I invented a new term
I think I invented the term "reasoning tax". Let me explain.
Context
OpenAI introduced o1 in September 2024, which instantly became the best LLM. Since it was trained with RL, it was much better at problems requiring reasoning than simple chain of thought. Many open source clones followed, which pressured OpenAI into releasing o3-mini. The interesting thing is that these reasoning LLMs are overpriced.
Throughout this article, I'll use the $X.XX/Y.YY syntax to mean "$X.XX per million input tokens and $Y.YY per million output tokens." I'll also be referring to QwQ, R1, and o1/o3, which are reasoning models from Qwen, DeepSeek, and OpenAI.
The data
8B models: are an outlier. Only one provider on OpenRouter (NovitaAI) is hosting R1 8B, and they host it at $0.04/0.04. This is less than their price for standard Llama 3.1 8B, $0.05/0.05. The only explanation I have is that R1 8B is in less demand.
32B models: DeepInfra is the cheapest host for all 32B models. Yet they host QwQ 32B and R1 32B at $0.12/0.18, while hosting Qwen Coder at $0.07/0.16. Admittedly, it's a small difference, but there shouldn't be a difference at all.
70B models: Consistently, DeepInfra is the cheapest choice yet takes a reasoning tax. Llama 3.3 70B is only $0.12/0.3, while R1 70B costs $0.23/0.69. That's 2.3x the output price!
Interlude: This isn't DeepInfra specific. In fact, the tax is larger with other providers. You'll see more soon, but to compare the reasoning tax on 70B output prices: Novita's R1 cost is 2.05x normal, Together's cost is 2.27x normal, and Groq's cost varies from 1.25x to 6.3x.

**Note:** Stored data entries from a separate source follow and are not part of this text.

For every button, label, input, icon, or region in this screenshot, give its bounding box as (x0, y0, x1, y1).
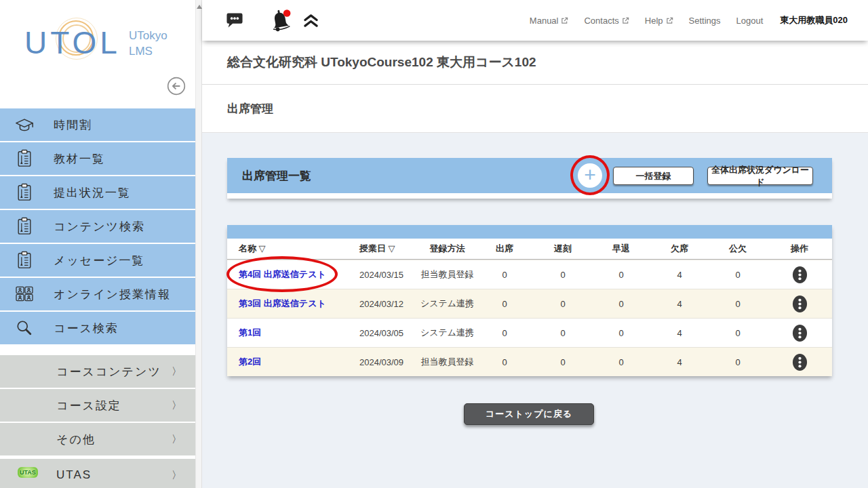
official-absence-count: 0 (709, 328, 767, 338)
sidebar: UTOL UTokyo LMS (0, 0, 195, 488)
attendance-item-link[interactable]: 第3回 出席送信テスト (239, 298, 326, 308)
course-title-band: 総合文化研究科 UTokyoCourse102 東大用コース102 (202, 41, 868, 85)
main-area: Manual Contacts Help Settings Logout 東大用… (202, 0, 868, 488)
chat-button[interactable] (226, 12, 243, 29)
sidebar-item-label: 時間割 (54, 117, 92, 133)
sidebar-item-utas[interactable]: UTAS UTAS 〉 (0, 459, 195, 488)
logo-area: UTOL UTokyo LMS (0, 0, 195, 108)
sidebar-item-label: コース検索 (54, 321, 119, 336)
settings-link[interactable]: Settings (689, 16, 721, 26)
course-title: 総合文化研究科 UTokyoCourse102 東大用コース102 (227, 54, 536, 71)
double-chevron-up-icon (302, 14, 319, 28)
logout-link[interactable]: Logout (736, 16, 764, 26)
table-row: 第1回 2024/03/05 システム連携 0 0 0 4 0 (227, 318, 832, 347)
sidebar-collapse-button[interactable] (167, 77, 186, 96)
graduation-cap-icon (14, 117, 35, 134)
column-header-method: 登録方法 (419, 243, 475, 255)
attendance-table-card: 名称 ▽ 授業日 ▽ 登録方法 出席 遅刻 早退 欠席 公欠 操作 第4回 出席… (227, 225, 832, 376)
attend-count: 0 (475, 270, 534, 280)
link-label: Help (645, 16, 663, 26)
notifications-button[interactable] (269, 9, 292, 33)
column-header-official-absence: 公欠 (709, 243, 767, 255)
attend-count: 0 (475, 328, 534, 338)
logo-subtitle-line1: UTokyo (129, 28, 167, 44)
late-count: 0 (534, 357, 592, 367)
attendance-item-link[interactable]: 第4回 出席送信テスト (239, 269, 326, 279)
sidebar-item-course-contents[interactable]: コースコンテンツ 〉 (0, 355, 195, 388)
sidebar-item-submission-status[interactable]: 提出状況一覧 (0, 176, 195, 209)
clipboard-icon (14, 217, 35, 236)
scroll-up-icon[interactable] (197, 5, 202, 9)
row-actions-menu-icon[interactable] (792, 353, 808, 371)
chevron-right-icon: 〉 (172, 469, 182, 482)
bell-icon (269, 9, 292, 33)
page-title: 出席管理 (227, 101, 273, 117)
column-header-attend: 出席 (475, 243, 534, 255)
back-to-course-top-button[interactable]: コーストップに戻る (464, 403, 594, 425)
sidebar-item-others[interactable]: その他 〉 (0, 423, 195, 455)
sidebar-item-content-search[interactable]: コンテンツ検索 (0, 210, 195, 243)
early-count: 0 (592, 270, 650, 280)
attendance-panel-header: 出席管理一覧 + 一括登録 全体出席状況ダウンロード (227, 158, 832, 193)
row-actions-menu-icon[interactable] (792, 324, 808, 342)
sidebar-item-online-class-info[interactable]: オンライン授業情報 (0, 278, 195, 310)
late-count: 0 (534, 299, 592, 309)
chat-bubble-icon (226, 12, 243, 29)
sidebar-item-label: 提出状況一覧 (54, 185, 131, 201)
attendance-item-link[interactable]: 第1回 (239, 327, 261, 338)
current-user-name: 東大用教職員020 (780, 14, 848, 26)
external-link-icon (561, 17, 568, 24)
sidebar-item-label: 教材一覧 (54, 151, 105, 167)
add-attendance-button[interactable]: + (578, 163, 602, 188)
attendance-item-link[interactable]: 第2回 (239, 357, 261, 367)
column-header-name[interactable]: 名称 ▽ (227, 243, 353, 255)
external-link-icon (666, 17, 673, 24)
sidebar-secondary-nav: コースコンテンツ 〉 コース設定 〉 その他 〉 UTAS UTAS 〉 (0, 355, 195, 488)
utol-lms-app: UTOL UTokyo LMS (0, 0, 868, 488)
sidebar-item-course-search[interactable]: コース検索 (0, 312, 195, 344)
official-absence-count: 0 (709, 357, 767, 367)
download-attendance-button[interactable]: 全体出席状況ダウンロード (707, 167, 813, 185)
absent-count: 4 (650, 328, 709, 338)
row-actions-menu-icon[interactable] (792, 295, 808, 313)
sidebar-item-course-settings[interactable]: コース設定 〉 (0, 389, 195, 422)
sidebar-item-materials[interactable]: 教材一覧 (0, 142, 195, 175)
column-header-actions: 操作 (767, 243, 832, 255)
attend-count: 0 (475, 299, 534, 309)
sidebar-item-label: コンテンツ検索 (54, 219, 145, 235)
online-class-icon (14, 286, 35, 302)
topbar-links: Manual Contacts Help Settings Logout 東大用… (514, 14, 848, 26)
class-date: 2024/03/15 (353, 270, 419, 280)
sidebar-item-timetable[interactable]: 時間割 (0, 108, 195, 141)
early-count: 0 (592, 328, 650, 338)
clipboard-icon (14, 251, 35, 270)
absent-count: 4 (650, 270, 709, 280)
contacts-link[interactable]: Contacts (584, 16, 629, 26)
sidebar-item-label: メッセージ一覧 (54, 253, 145, 268)
sidebar-item-label: オンライン授業情報 (54, 287, 171, 302)
sidebar-item-label: その他 (56, 432, 96, 447)
column-header-date[interactable]: 授業日 ▽ (353, 243, 419, 255)
clipboard-icon (14, 183, 35, 202)
class-date: 2024/03/05 (353, 328, 419, 338)
left-arrow-icon (167, 77, 186, 96)
early-count: 0 (592, 299, 650, 309)
utas-logo-icon: UTAS (18, 467, 38, 478)
column-header-late: 遅刻 (534, 243, 592, 255)
manual-link[interactable]: Manual (530, 16, 569, 26)
chevron-right-icon: 〉 (172, 365, 182, 378)
row-actions-menu-icon[interactable] (792, 266, 808, 284)
official-absence-count: 0 (709, 299, 767, 309)
collapse-topbar-button[interactable] (302, 14, 319, 28)
help-link[interactable]: Help (645, 16, 673, 26)
absent-count: 4 (650, 299, 709, 309)
table-top-strip (227, 225, 832, 239)
sidebar-item-messages[interactable]: メッセージ一覧 (0, 244, 195, 277)
bulk-register-button[interactable]: 一括登録 (613, 167, 694, 185)
register-method: システム連携 (419, 327, 475, 339)
sidebar-scrollbar[interactable] (195, 0, 202, 488)
column-header-early: 早退 (592, 243, 650, 255)
utol-logo-subtitle: UTokyo LMS (129, 28, 167, 60)
class-date: 2024/03/12 (353, 299, 419, 309)
sidebar-item-label: コースコンテンツ (56, 364, 161, 380)
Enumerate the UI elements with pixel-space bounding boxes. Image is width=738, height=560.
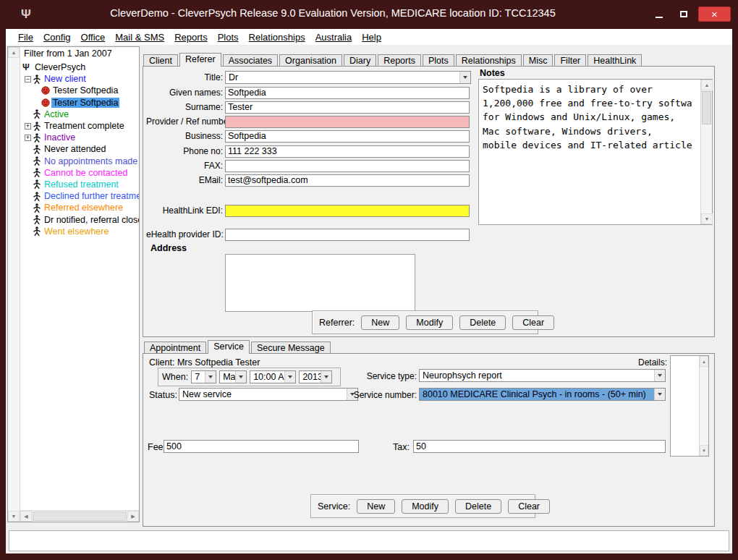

600B models: are where it gets interesting. I'm specifically referring to DeepSeek's v3 series which includes R1, a model of the exact same price. There are enough providers serving this model that it's worth a table:
Provider | v3 price | R1 price | Price increase |
---|---|---|---|
DeepInfra | $0.49/0.89 | $0.75/2.4 | 2.7x |
NovitaAI | $0.89/0.89 | $4/4 | 4.49x |
Fireworks * | $0.9/0.9 | $3/8 | 8.89x |
Together * | $1.25/1.25 | $7/7 | 5.6x |
DeepSeek | $0.27/1.1 | $0.55/2.19 | 1.99x |
Nebius AI | $0.5/1.5 | $0.8/2.4 | 1.6x |
* These (and kluster) are the only preferred providers on OpenRouter! This brings up the average cost.
And finally, closed models: are worse. If you assume o1 is based on 4o and o3-mini is based on 4o-mini, OpenAI has a 6x (o1) to 7.33x (o3-mini) reasoning tax.
Why?
These prices seem a bit counterintuitive since reasoning models take more time to reason anyway. Reasoning tokens multiply your profit, so you shouldn't need to charge more, right?
Perhaps not, but it does make sense from an economic perspective. Reasoning models need separate infrastructure and more RAM (thinking means more tokens means quadratic scaling) while being the hot new thing, so per supply and demand, prices will be high.
Things might change. Things might not. But in the meantime, you can call it the reasoning tax.